Attorney General Xavier Becerra released a 129-page report on Tuesday that described detainees who were held in cells for 22 hours a day, had their confidential medical records compromised and encountered language barriers that interfered with due process. 

The investigation was prompted by widespread reports that immigrant families and lawful asylum seekers, many of whom are fleeing desperate conditions in their home countries, are being detained indefinitely in inhumane conditions after being intercepted at the border.

Deputy Attorney General Marisol León of the Department’s Civil Rights Enforcement Section described hearing “soul crushing” stories from youth at the Yolo County Juvenile Detention Facility who crossed multiple borders to flee violence and persecution, only to be “re-traumatized” by their experience at the American detention center. León said youth were not receiving proper mental health services from detention officials. 

León also recounted hearing of a man whose baby was "torn from his arms" when he was detained, and of women who are not receiving proper medication while in the facilities.
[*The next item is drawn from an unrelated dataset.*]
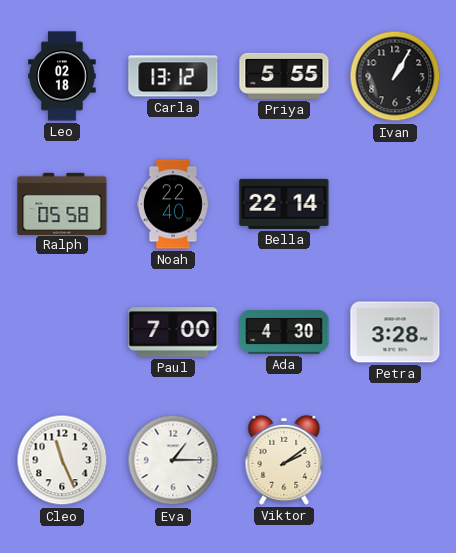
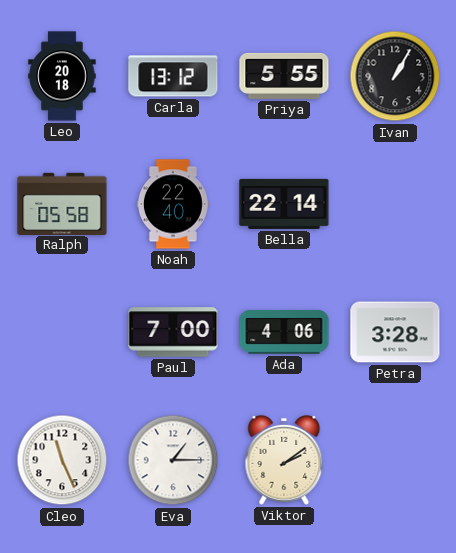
Leo: 02:18 -> 20:18
Ada: 4:30 -> 4:06
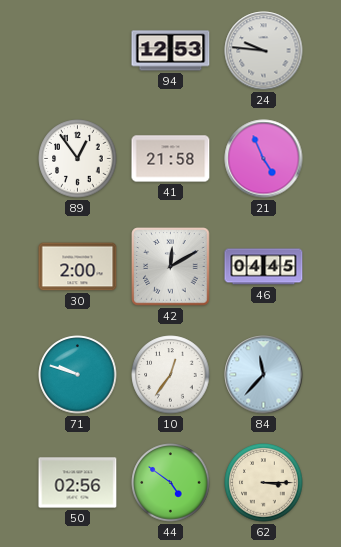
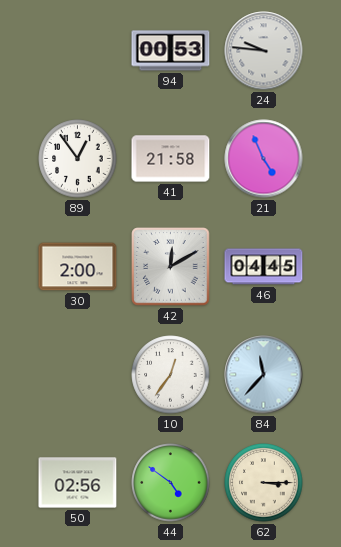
94: 12:53 -> 00:53
71: 9:48 -> none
California has remained at odds with the Trump administration over immigration policy, with Governor Gavin Newsom withdrawing National Guard troops from the border following President Trump’s declaration of a national emergency to procure funding for a border wall.

Becerra said that the detainees had not been convicted of any crime, but found themselves in conditions that would be harsh even for hardened criminals. He said that officials at some facilities expressed a willingness to improve those conditions, while others did not.

The state has also come under fire for “sanctuary state” legislation, that forbids local law enforcement officials from cooperating with Immigrations and Customs Enforcement in most situations.

KCBS Radio has requested comment from the Yolo County facility managers, one of 10 civil immigration detention centers in the state.